Machine learning, computer vision, remote sensing, and data modeling techniques are used for studying and monitoring species, genetic diversity, and biodiversity ecosystems. AI models are used in camera traps, drone footage, and bioacoustics recordings to identify animals, plants, and insects from images, audio, and DNA data. Machine learning models estimate migration patterns, species population sizes, and extinction risks. Climate biodiversity modeling combines climate data and species data to predict ecosystem shift. The table below focuses on different AI technologies used for biodiversity applications.
|
AI Technology |
User |
Real-life Biodiversity Application |
|
Computer Vision |
Wildlife Insights |
AI analyzes millions of camera-trap images in the Amazon and Congo Basin to identify species such as jaguars, elephants, and leopards while filtering out empty images automatically. |
|
Acoustic AI |
Rainforest Connection |
Solar-powered acoustic sensors in Brazil, Peru, and Indonesia detect chainsaw and truck sounds in real time to help authorities stop illegal logging in biodiversity hotspots. |
|
Geospatial AI |
Planet Labs |
Daily satellite imagery is used to monitor Amazon deforestation, habitat fragmentation, and ecosystem degradation affecting biodiversity-rich forests. |
|
Remote Sensing AI |
NASA |
NASA’s GEDI mission uses LiDAR and AI to map forest canopy structure and estimate biodiversity and carbon density across tropical forests. |
|
Pattern-Recognition AI |
Wildbook |
Researchers identify individual whale sharks, zebras, and giraffes using unique body patterns for wildlife population tracking and migration studies. |
|
Environmental DNA (eDNA) AI |
Marine biodiversity research programs in Canada and Europe |
Scientists analyze seawater DNA samples with AI to detect endangered fish and aquatic species without physically capturing them. |
|
Bioacoustics AI |
Cornell Lab of Ornithology / Bird monitoring programs |
AI continuously analyzes rainforest and wetland sound recordings to monitor bird population decline and migration changes linked to climate change. |
|
Drone AI + LiDAR |
DroneSeed |
Autonomous drones map wildfire-damaged forests in the U.S. and conduct AI-guided reforestation to restore biodiversity. |
|
Coral Reef AI Imaging |
CoralNet |
Underwater AI image analysis is used on the Great Barrier Reef to detect coral bleaching and reef biodiversity decline. |
|
Predictive Ecological AI |
SMART Conservation Software |
Wildlife authorities in Africa and Asia predict poaching hotspots and optimize ranger patrol routes in protected ecosystems. |
|
Citizen Science AI |
iNaturalist |
Millions of users upload photos of plants, birds, insects, and fungi; AI helps identify species and contributes to global biodiversity databases. |
|
Satellite Forest Monitoring AI |
Global Forest Watch |
Governments and NGOs receive near real-time alerts about illegal forest clearing and habitat destruction in tropical ecosystems. |
|
Machine Learning Ecosystem Modeling |
Microsoft AI for Earth |
AI models are used to track snow leopard habitats, water ecosystems, and climate-driven biodiversity risks. |
|
Marine Ecosystem Mapping AI |
Conservation Metrics |
Drone and aerial imaging AI are used to map coral reefs, coastal ecosystems, and marine biodiversity zones. |
|
Migration Prediction AI |
eBird |
AI analyzes millions of bird observations globally to predict migration shifts and biodiversity changes caused by climate variability. |
Artificial intelligence is playing an important role in protecting biodiversity and monitoring ecosystems around the world.

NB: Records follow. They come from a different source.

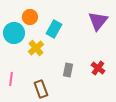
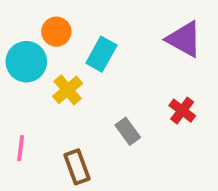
purple triangle: (98, 21) -> (184, 39), turned -40
red cross: (98, 68) -> (182, 111), moved
gray rectangle: (68, 70) -> (128, 131), turned -48

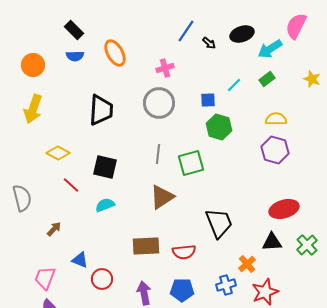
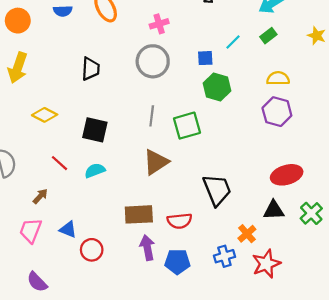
black trapezoid: (101, 110) -> (91, 69), size x0.7
red line: (71, 185) -> (60, 163), moved
pink trapezoid: (45, 278) -> (31, 231), moved
purple arrow: (144, 293) -> (147, 248), moved

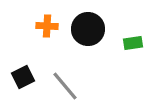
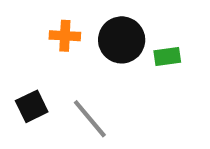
green rectangle: (133, 43) -> (167, 57), moved

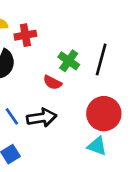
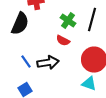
red semicircle: (52, 82) -> (63, 41), moved

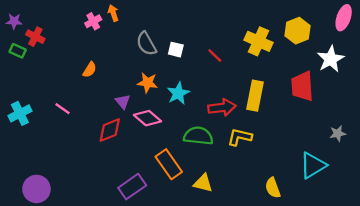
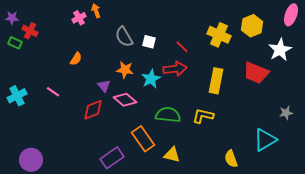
red trapezoid: (302, 86) -> (256, 73), turned -64
red arrow: (222, 107) -> (175, 69), moved

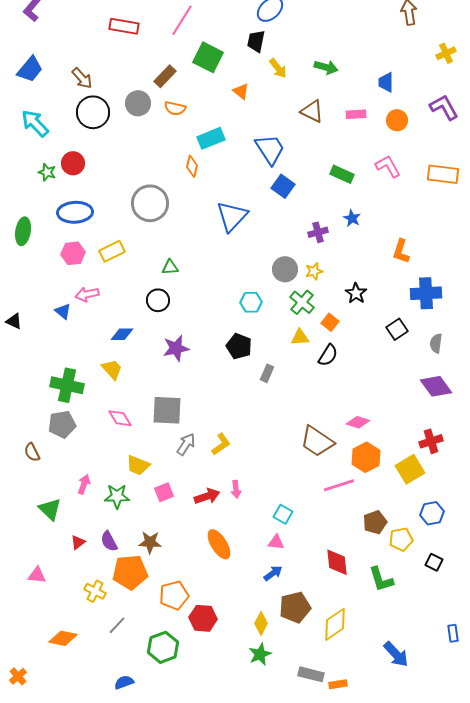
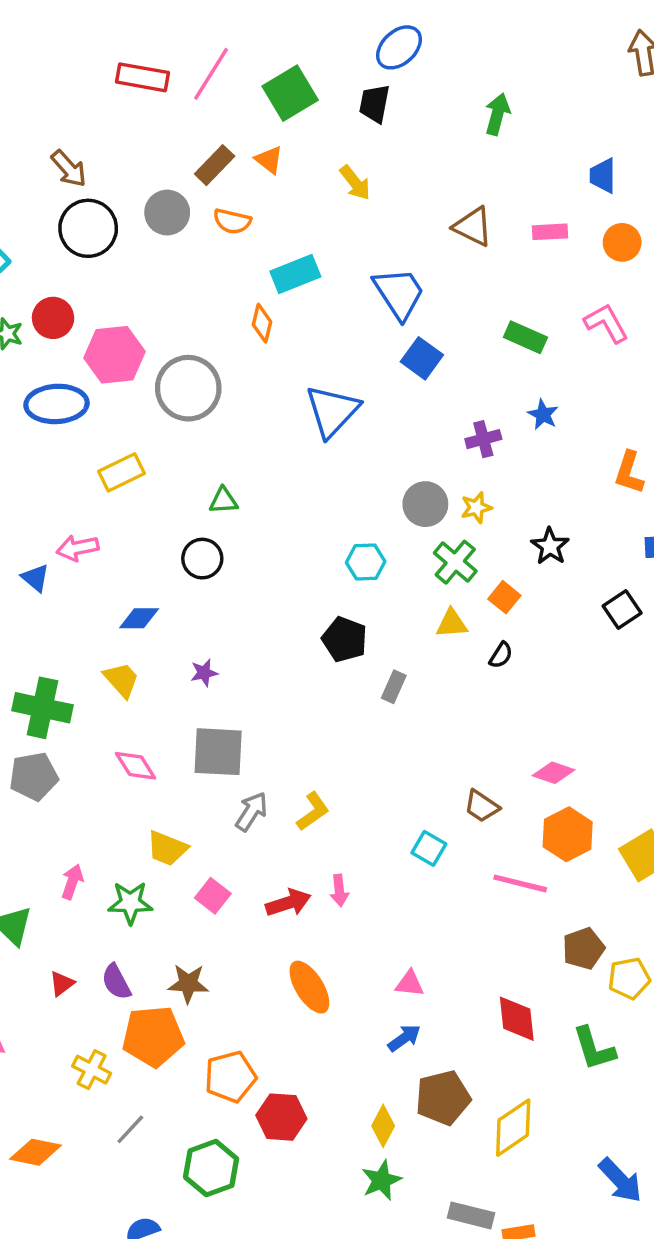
pink line: (182, 20) -> (211, 74), moved
green square: (208, 57) -> (290, 93), moved, turned 32
green arrow: (326, 67) -> (497, 114), moved, turned -90
yellow arrow: (278, 68) -> (355, 183), moved
orange triangle: (241, 91) -> (269, 160), moved
pink hexagon: (73, 253) -> (114, 355), moved, size x1.4
purple star: (176, 348) -> (204, 673), moved, size x0.6
black semicircle: (328, 355) -> (501, 655), size x0.7
brown trapezoid: (317, 441) -> (482, 806), size x0.6
pink line: (339, 485) -> (520, 883), turned 32
pink square: (164, 492) -> (213, 896), turned -30
cyan square: (283, 514) -> (429, 848), moved

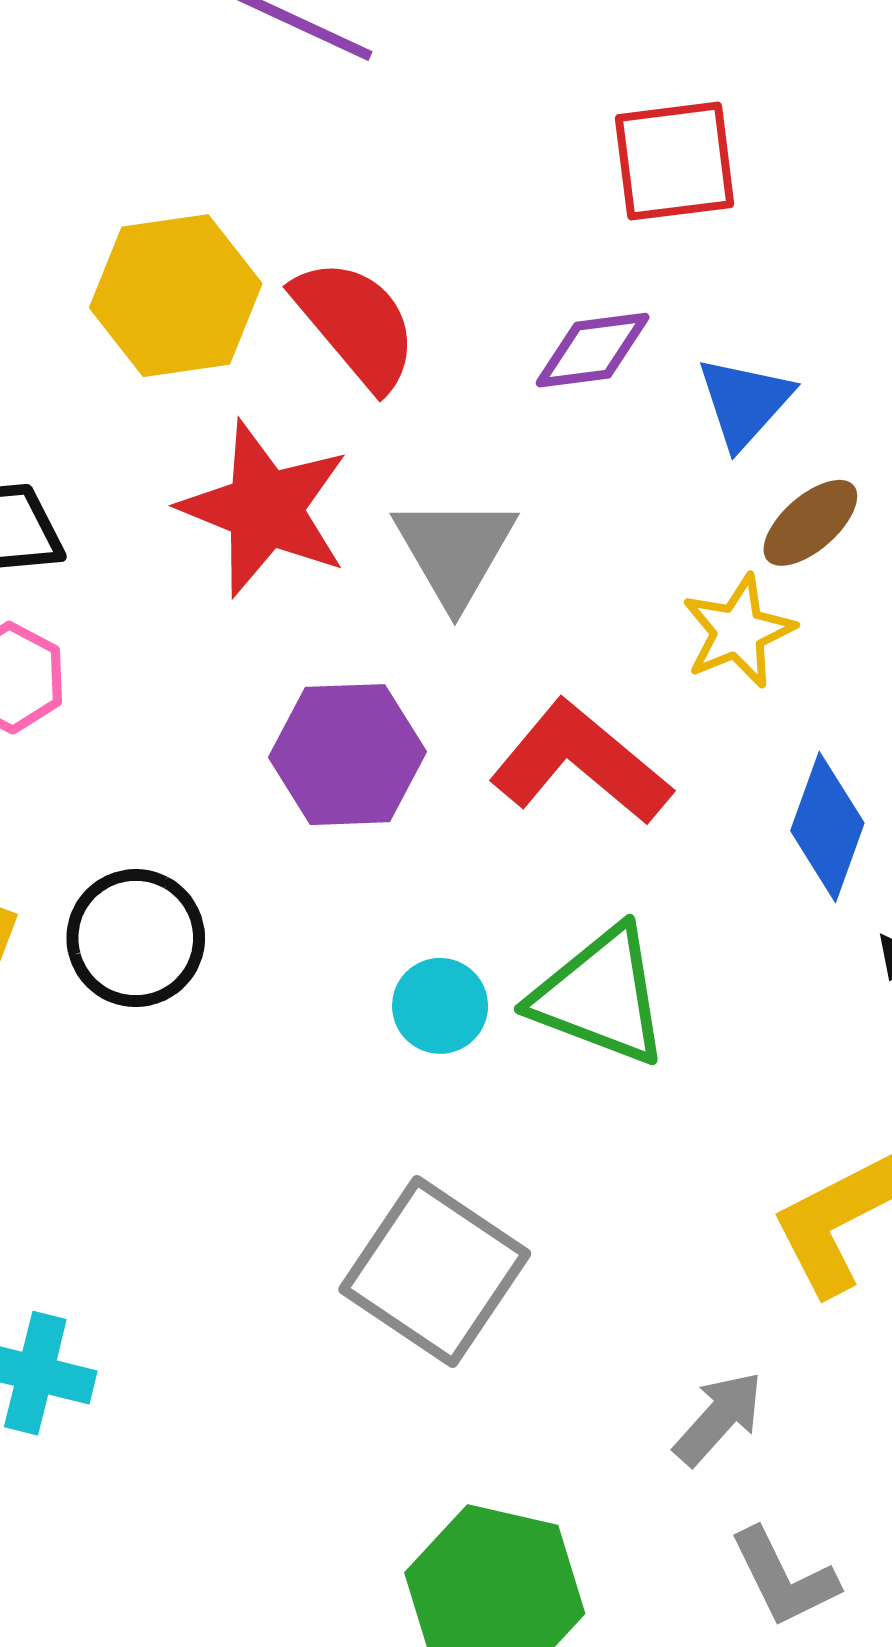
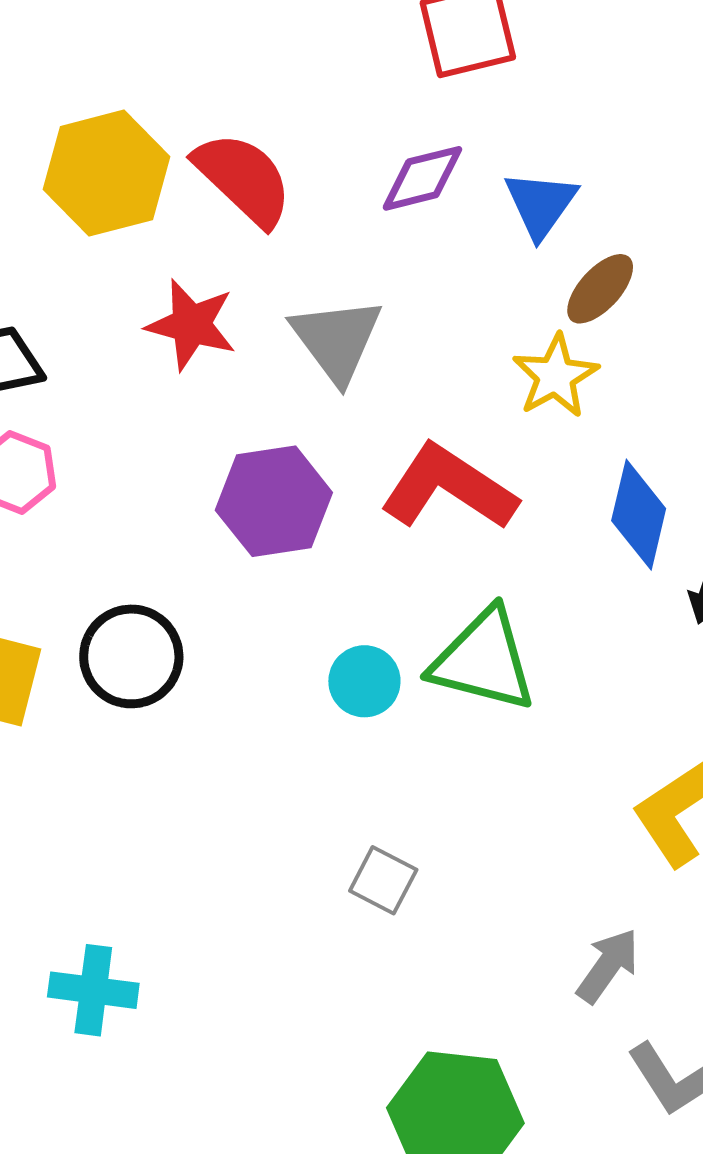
red star: (265, 509) -> (191, 325), size x0.7
gray square: (435, 1272) -> (383, 880), size x0.5

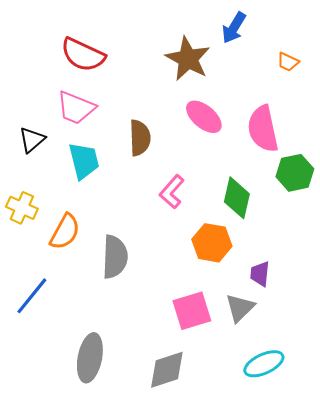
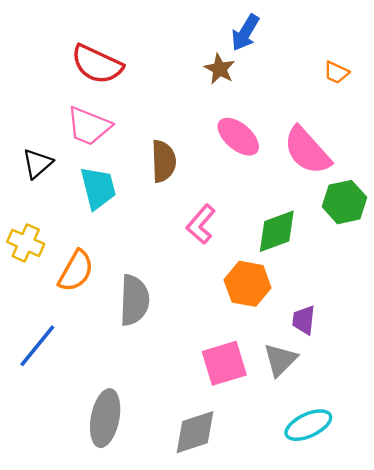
blue arrow: (234, 28) -> (245, 33), moved
brown star: (188, 59) -> (220, 69), size x0.6
pink semicircle: (263, 129) -> (307, 151), turned -30
green diamond: (237, 198) -> (277, 231), turned 57

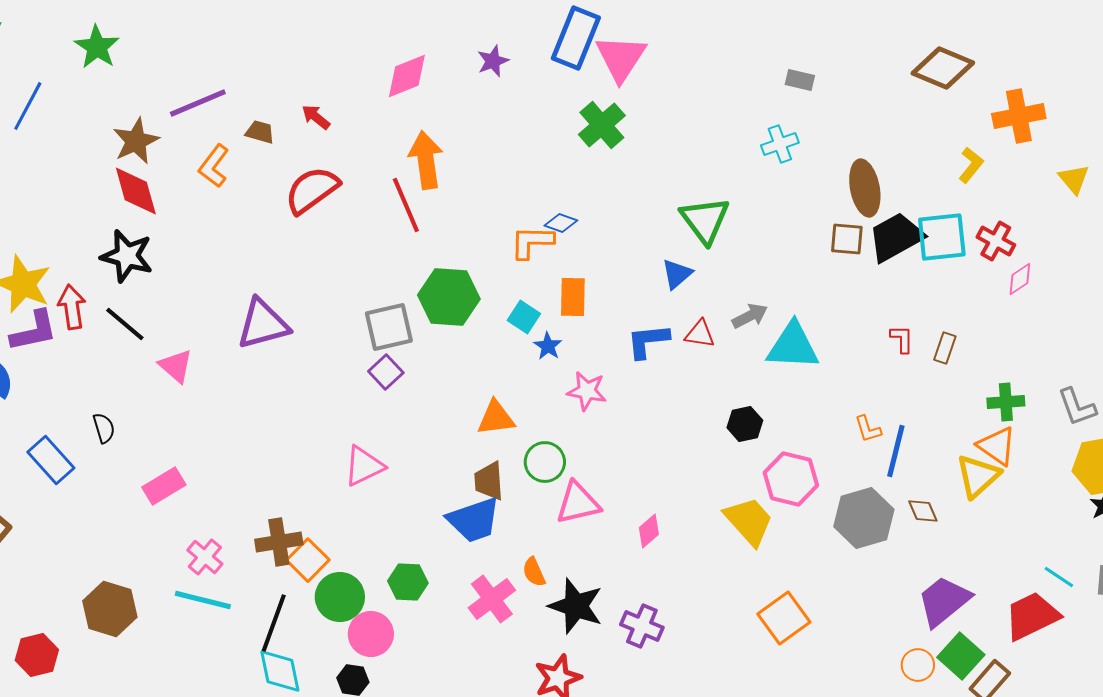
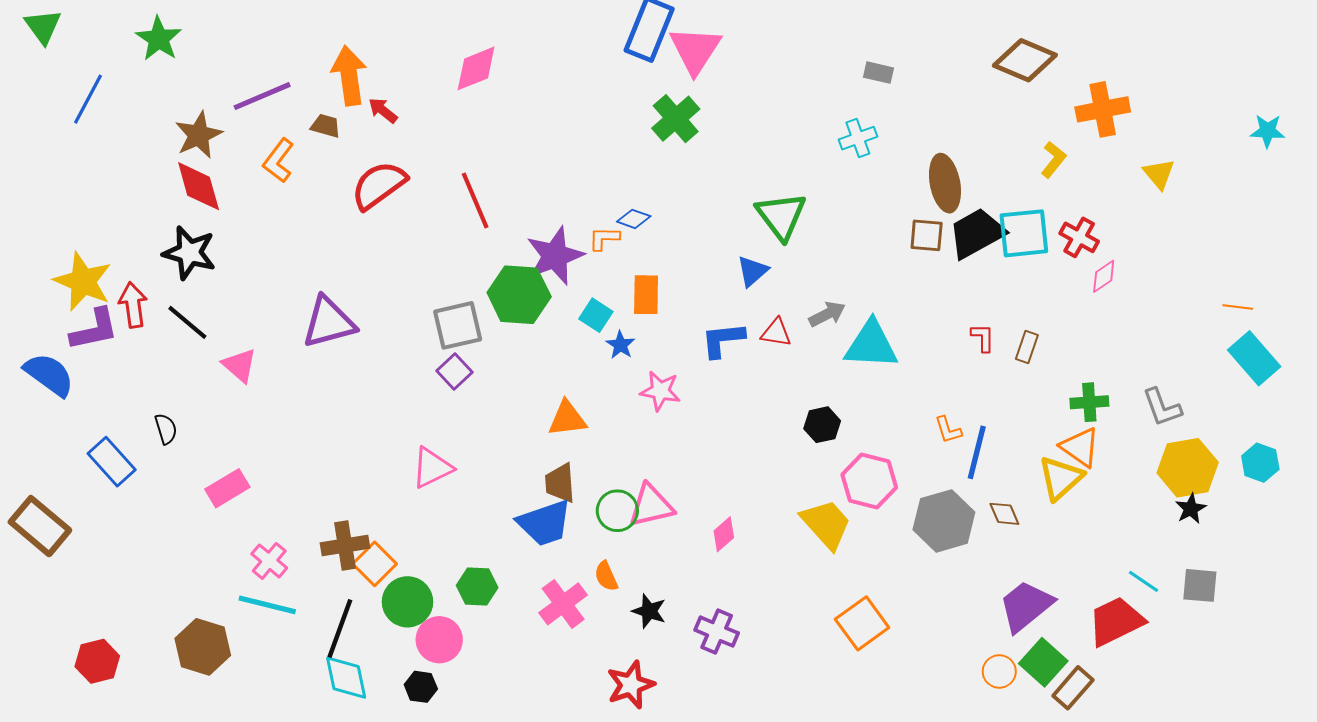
purple star: (493, 61) -> (555, 256), moved, size x1.8
orange arrow: (426, 160) -> (349, 76), moved
orange L-shape: (532, 242) -> (604, 238), size x0.7
green circle: (545, 462) -> (617, 511), moved
black star: (576, 606) -> (649, 611), size x0.6
brown hexagon: (110, 609) -> (203, 647), moved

From tracking animal migration and identifying endangered species to detecting deforestation and predicting climate impacts, AI supports faster decision-making and better conservation planning. These innovations are helping governments, researchers, and environmental organizations protect wildlife, restore ecosystems, and reduce biodiversity loss more effectively.